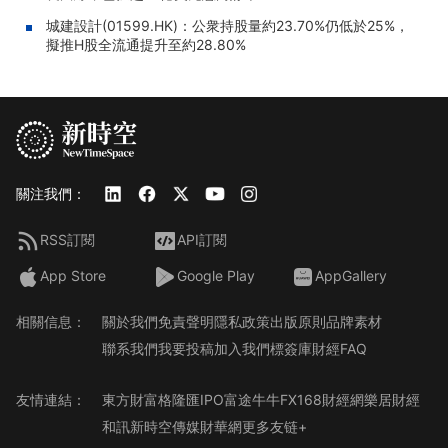
城建設計(01599.HK)：公衆持股量約23.70%仍低於25%，
擬推H股全流通提升至約28.80%
關注我們：
RSS訂閱
API訂閱
App Store
Google Play
AppGallery
相關信息：
關於我們
免責聲明
隱私政策
出版原則
品牌素材
聯系我們
我要投稿
加入我們
標簽庫
財經FAQ
友情連結：
東方財富
格隆匯
IPO
富途牛牛
FX168財經網
樂居財經
和訊
新時空傳媒
財華網
更多友链+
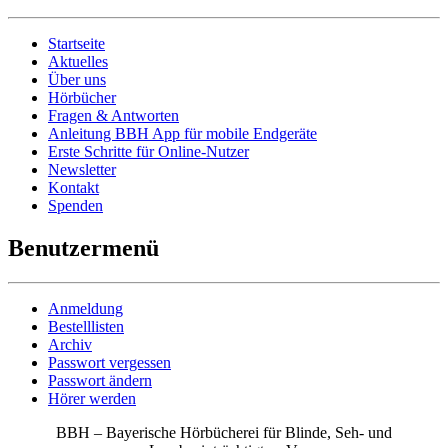
Startseite
Aktuelles
Über uns
Hörbücher
Fragen & Antworten
Anleitung BBH App für mobile Endgeräte
Erste Schritte für Online-Nutzer
Newsletter
Kontakt
Spenden
Benutzermenü
Anmeldung
Bestelllisten
Archiv
Passwort vergessen
Passwort ändern
Hörer werden
BBH – Bayerische Hörbücherei für Blinde, Seh- und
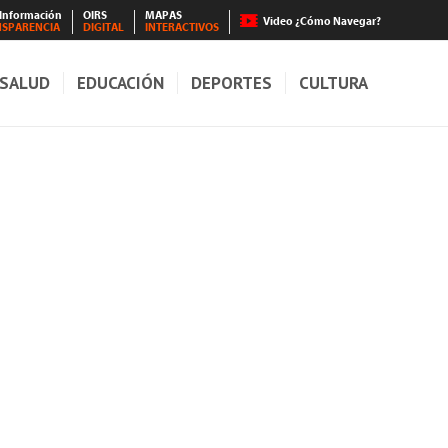
 Información
OIRS
MAPAS
Video ¿Cómo Navegar?
NSPARENCIA
DIGITAL
INTERACTIVOS
SALUD
EDUCACIÓN
DEPORTES
CULTURA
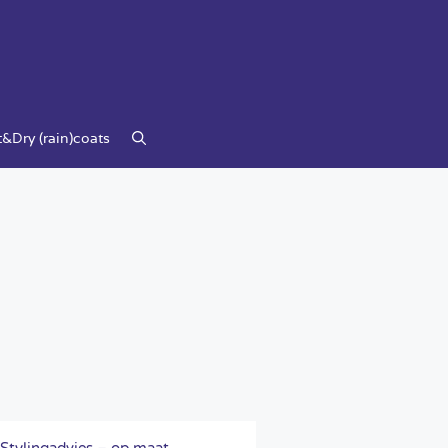
&Dry (rain)coats
Stylingadvies – op maat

* **The problem**: Each line of the material that has the word "Passwort" belongs in the answer.

* **Result below**:
Passwort vergessen
Passwort ändern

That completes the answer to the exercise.